We walked home with our turn of water. Eliza went on down the path over the hill to her house, and I watched her small form slipping and sliding. The buckets splashed water, making the path even slipperier as she went. That night, for the first time, I blew my breath across my bedroom window and scraped a hole in the frost and peered out. Eliza had a lamp burning in Jake’s twine loft, and I was glad she had. It was a sign that at least one of us was sure of her love.
Christmas Eve morning was just another day for me. I was washing the few dishes from my breakfast when I heard a scraping sound just outside my door. It was followed by a light tapping. The door opened, and Eliza stood there. Her face was aglow with life, the cold air, and Christmas spirit.
“I’ve brung you a Christmas tree,” she said gleefully.
“Oh, I wasn’t going to bother with a tree.
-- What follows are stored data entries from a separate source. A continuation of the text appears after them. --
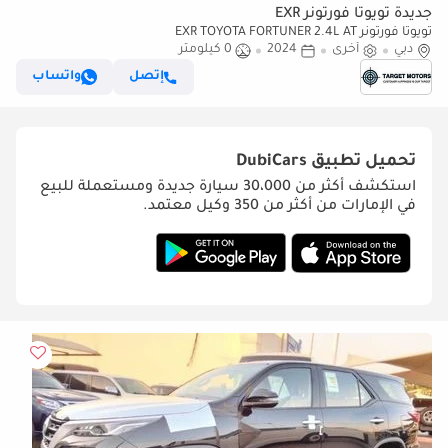
جديدة تويوتا فورتونر EXR
تويوتا فورتونر EXR TOYOTA FORTUNER 2.4L AT
دبي
أخرى
2024
0 كيلومتر
إتصل
واتساب
تحميل تطبيق
DubiCars
استكشف أكثر من 30،000 سيارة جديدة ومستعملة للبيع
في الإمارات من أكثر من 350 وكيل معتمد.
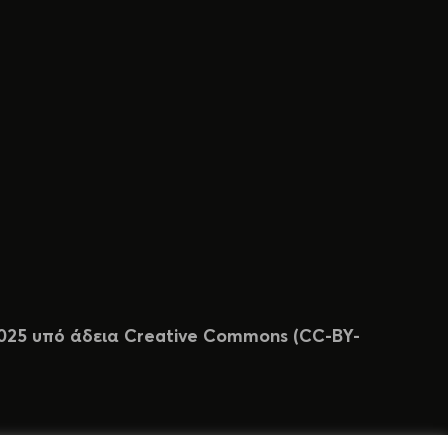
 2025 υπό άδεια Creative Commons (CC-BY-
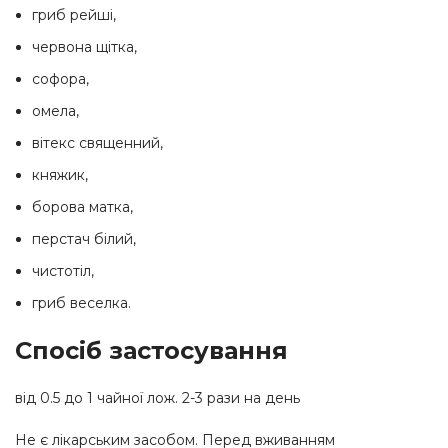
гриб рейші,
червона щітка,
софора,
омела,
вітекс священний,
княжик,
борова матка,
перстач білий,
чистотіл,
гриб веселка.
Спосіб застосування
від 0.5 до 1 чайної лож. 2-3 рази на день
Не є лікарським засобом. Перед вживанням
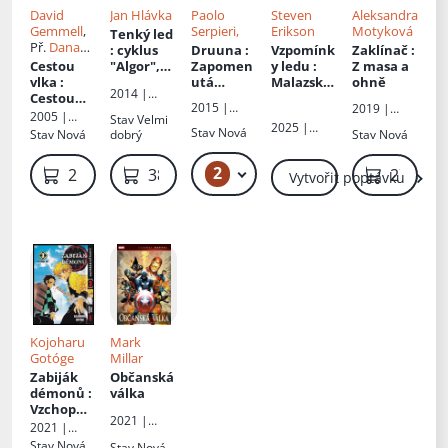
David
Jan Hlávka
Paolo
Steven
Aleksandra
Gemmell
,
Serpieri,
Erikson
Motyková
Tenký led
Př.
Dana
: cyklus
Druuna
:
Vzpomínk
Zaklínač
:
Krejčová
Cestou
"Algor",
Zapomen
y ledu
:
Z masa a
vlka
:
kniha
utá
Malazská
ohně
2014 |
Cestou
druhá -
planeta,
Kniha
2015 |
Seqoy s.r.o.
2019 |
vlkou - 1
Kniha
Klon,
padlých 3
2005 |
Stav
Velmi
Seqoy s.r.o.
Seqoy s.r.o.
2025 |
druhá
Anima -
Perseus
Stav
Nová
Stav
Nová
dobrý
Stav
Nová
Seqoy s.r.o.
Kniha
první
2
499 Kč – 2 999 Kč
259 Kč
389 Kč
279 Kč
Vytvořit poptávku
Kojoharu
Mark
Gotóge
Millar
Zabiják
Občanská
démonů
:
válka
Vzchop
2021 |
se! - 3
2021 |
Seqoy s.r.o.
Seqoy s.r.o.
Stav
Nová
Stav
Nová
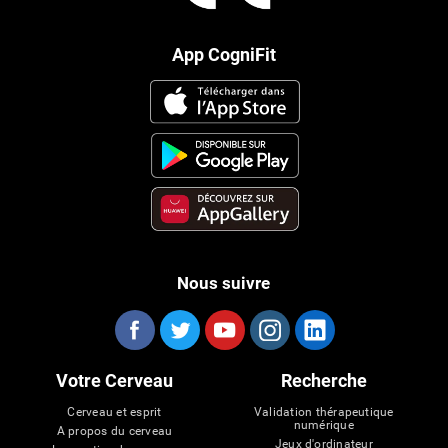
App CogniFit
Nous suivre
Votre Cerveau
Recherche
Cerveau et esprit
Validation thérapeutique
numérique
A propos du cerveau
Jeux d'ordinateur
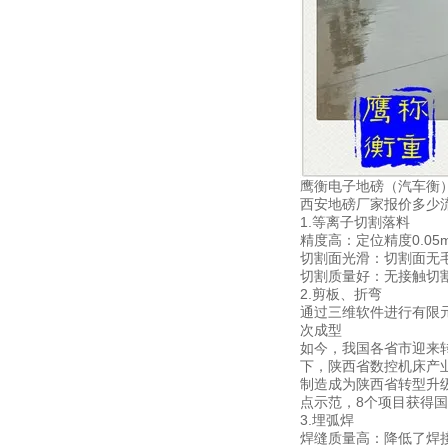
鹰衡电子地磅（汽车衡
西安地磅厂家报价多少流程
1.等离子
精度高：定位精度0.05
切割面光滑：切割面无毛
切割质量好：无接触切
2.剪板、折弯
通过三维软件进行有限元
次成型
如今，我国各省市迎来
下，陕西省数控机床产
制造成为陕西省转型升
点示范，8个项目获得
3.埋弧焊
焊缝质量高：降低了焊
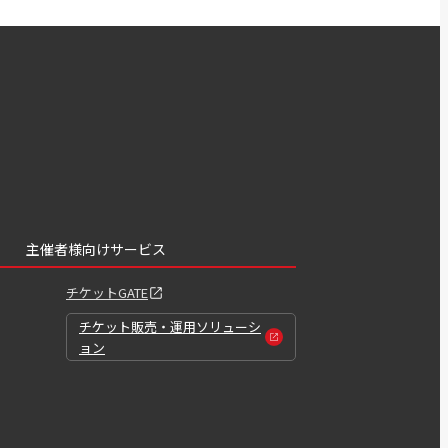
主催者様向けサービス
チケットGATE
チケット販売・運用ソリューシ
ョン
I never did like the juniper trees poor Tobe brought home.”
“I don’t like juniper trees, either. I’ve brung you a fir tree. Only small, it is, but the sweet smell of it makes up for its size. ’Tisn’t much, but seeing as how I can’t get a gift to Jake, it’s my gift to you, Jake’s mother.” Eliza was bubbling over as she pushed the door open wide. And there upon the frozen ground, white with snow, its pin-boughs tinged with frost, was the prettiest little green tree I had ever seen.
“Gotta go!” Eliza shouted, already running down the path. And I knew she had rushed away before I could deny her wonderful gift. It never came to me to exchange one with her. I had nothing to give her, anyway. I never exchanged Christmas gifts, not anymore. Tobe and I had stopped exchanging Christmas gifts since Jake was born.